::: ENTRIES SHOWN
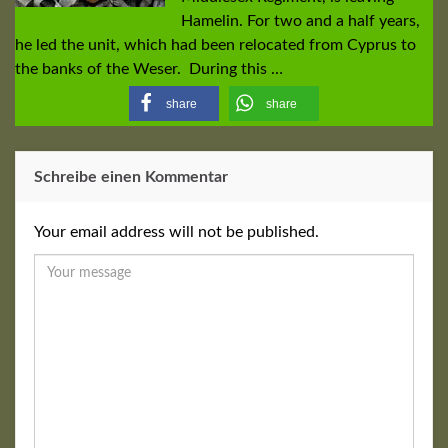
Hamelin. For two and a half years,
he led the unit, which had been relocated from Cyprus to
the banks of the Weser. During this …
share
share
Schreibe einen Kommentar
Your email address will not be published.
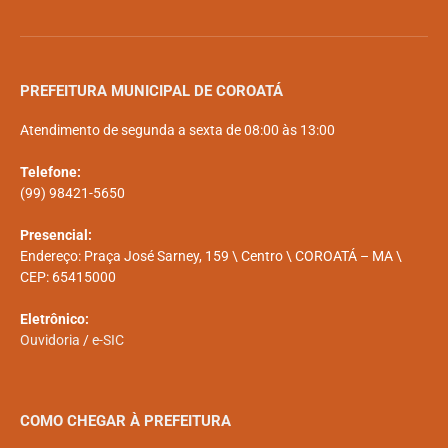
PREFEITURA MUNICIPAL DE COROATÁ
Atendimento de segunda a sexta de 08:00 às 13:00
Telefone:
(99) 98421-5650
Presencial:
Endereço: Praça José Sarney, 159 \ Centro \ COROATÁ – MA \
CEP: 65415000
Eletrônico:
Ouvidoria
/
e-SIC
COMO CHEGAR À PREFEITURA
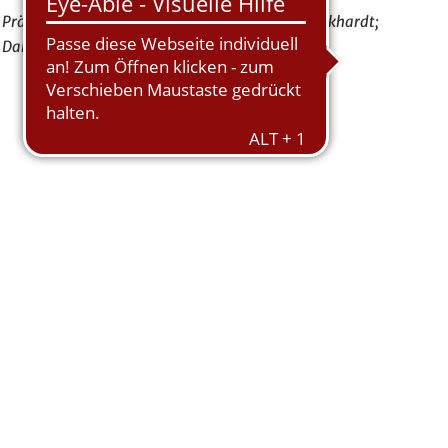
Präsident Chris Breunig; Ian MacNiven; Ulrich Eckhardt;
Daniel Lord; Florian Rieger u. Detlef Hennings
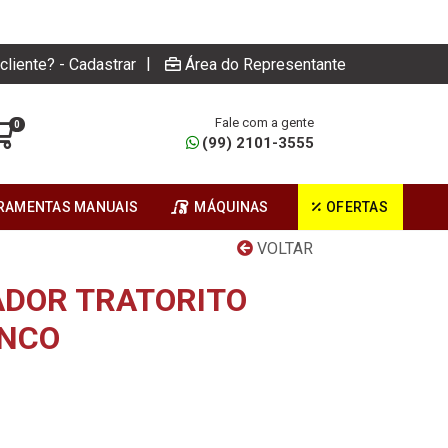
|
cliente? - Cadastrar
Área do Representante
Fale com a gente
0
(99) 2101-3555
RAMENTAS MANUAIS
MÁQUINAS
OFERTAS
VOLTAR
DOR TRATORITO
ANCO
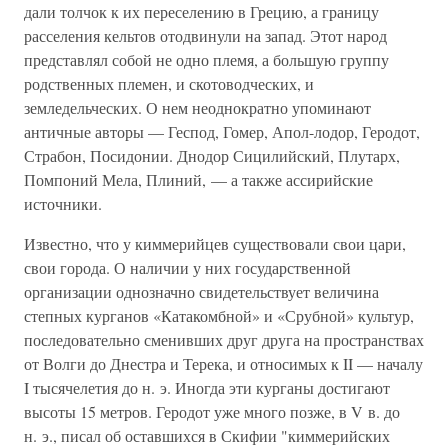
дали толчок к их переселению в Грецию, а границу
расселения кельтов отодвинули на запад. Этот народ
представлял собой не одно племя, а большую группу
родственных племен, и скотоводческих, и
земледельческих. О нем неоднократно упоминают
античные авторы — Геспод, Гомер, Апол-лодор, Геродот,
Страбон, Посидонии. Днодор Сицилийский, Плутарх,
Помпоний Мела, Плиний, — а также ассирийские
источники.
Известно, что у киммерийцев существовали свои цари,
свои города. О наличии у них государственной
организации однозначно свидетельствует величина
степных курганов «Катакомбной» и «Срубной» культур,
последовательно сменивших друг друга на пространствах
от Волги до Днестра и Терека, и относимых к II — началу
I тысячелетия до н. э. Иногда эти курганы достигают
высоты 15 метров. Геродот уже много позже, в V в. до
н. э., писал об оставшихся в Скифии "киммерийских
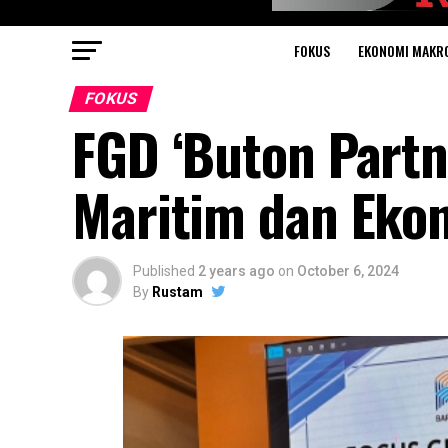
FOKUS
EKONOMI MAKR
FOKUS
FGD ‘Buton Partn
Maritim dan Eko
Published
2 years ago
on
October 6, 2024
By
Rustam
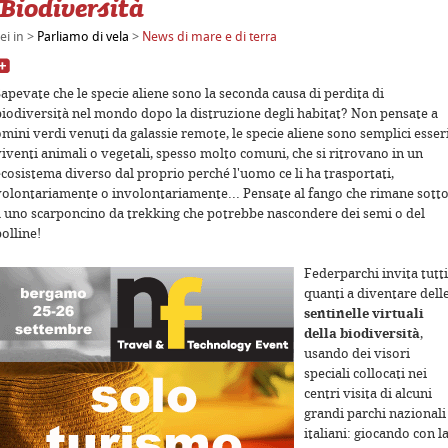
Biodiversità
ei in >
Parliamo di vela
>
News di mare e di terra
apevate che le specie aliene sono la seconda causa di perdita di
biodiversità nel mondo dopo la distruzione degli habitat? Non pensate a
mini verdi venuti da galassie remote, le specie aliene sono semplici esser
viventi animali o vegetali, spesso molto comuni, che si ritrovano in un
poses only
For development purposes only
For devel
ecosistema diverso dal proprio perché l'uomo ce li ha trasportati,
volontariamente o involontariamente... Pensate al fango che rimane sott
a uno scarponcino da trekking che potrebbe nascondere dei semi o del
olline!
Federparchi invita tutti
quanti a diventare dell
sentinelle virtuali
della biodiversità
,
usando dei visori
speciali collocati nei
centri visita di alcuni
grandi parchi nazionali
poses only
For development purposes only
For devel
italiani: giocando con l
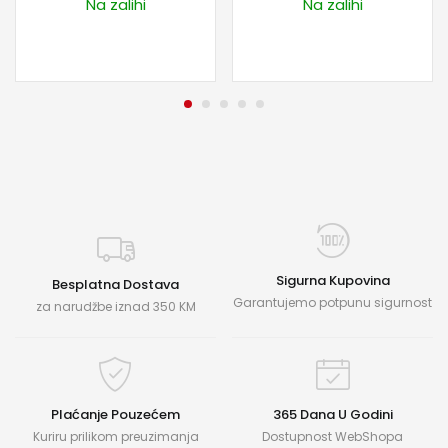
Na zalihi
Na zalihi
Sigurna Kupovina
Besplatna Dostava
Garantujemo potpunu sigurnost
za narudžbe iznad 350 KM
Plaćanje Pouzećem
365 Dana U Godini
Kuriru prilikom preuzimanja
Dostupnost WebShopa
::::::
_WHAT IS REQUIRED:_ Your answer must be the exact lines of the records from the first one through the line containing "volontariamente o involontariamente...", with no pictures in it.

_REPLY:_
Hamelin. For two and a half years,
he led the unit, which had been relocated from Cyprus to
the banks of the Weser. During this …
share
share
Schreibe einen Kommentar
Your email address will not be published.
PREFEITURA MUNICIPAL DE COROATÁ
Atendimento de segunda a sexta de 08:00 às 13:00
Telefone:
(99) 98421-5650
Presencial:
Endereço: Praça José Sarney, 159 \ Centro \ COROATÁ – MA \
CEP: 65415000
Eletrônico:
Ouvidoria
/
e-SIC
COMO CHEGAR À PREFEITURA
Präsident Chris Breunig; Ian MacNiven; Ulrich Eckhardt;
Daniel Lord; Florian Rieger u. Detlef Hennings
|
cliente? - Cadastrar
Área do Representante
Fale com a gente
0
(99) 2101-3555
RAMENTAS MANUAIS
MÁQUINAS
OFERTAS
VOLTAR
DOR TRATORITO
ANCO
дали толчок к их переселению в Грецию, а границу
расселения кельтов отодвинули на запад. Этот народ
представлял собой не одно племя, а большую группу
родственных племен, и скотоводческих, и
земледельческих. О нем неоднократно упоминают
античные авторы — Геспод, Гомер, Апол-лодор, Геродот,
Страбон, Посидонии. Днодор Сицилийский, Плутарх,
Помпоний Мела, Плиний, — а также ассирийские
источники.
Известно, что у киммерийцев существовали свои цари,
свои города. О наличии у них государственной
организации однозначно свидетельствует величина
степных курганов «Катакомбной» и «Срубной» культур,
последовательно сменивших друг друга на пространствах
от Волги до Днестра и Терека, и относимых к II — началу
I тысячелетия до н. э. Иногда эти курганы достигают
высоты 15 метров. Геродот уже много позже, в V в. до
н. э., писал об оставшихся в Скифии "киммерийских
FOKUS
EKONOMI MAKR
FOKUS
FGD ‘Buton Partn
Maritim dan Eko
Published
2 years ago
on
October 6, 2024
By
Rustam
Biodiversità
ei in >
Parliamo di vela
>
News di mare e di terra
apevate che le specie aliene sono la seconda causa di perdita di
biodiversità nel mondo dopo la distruzione degli habitat? Non pensate a
mini verdi venuti da galassie remote, le specie aliene sono semplici esser
viventi animali o vegetali, spesso molto comuni, che si ritrovano in un
poses only
For development purposes only
For devel
ecosistema diverso dal proprio perché l'uomo ce li ha trasportati,
volontariamente o involontariamente... Pensate al fango che rimane sott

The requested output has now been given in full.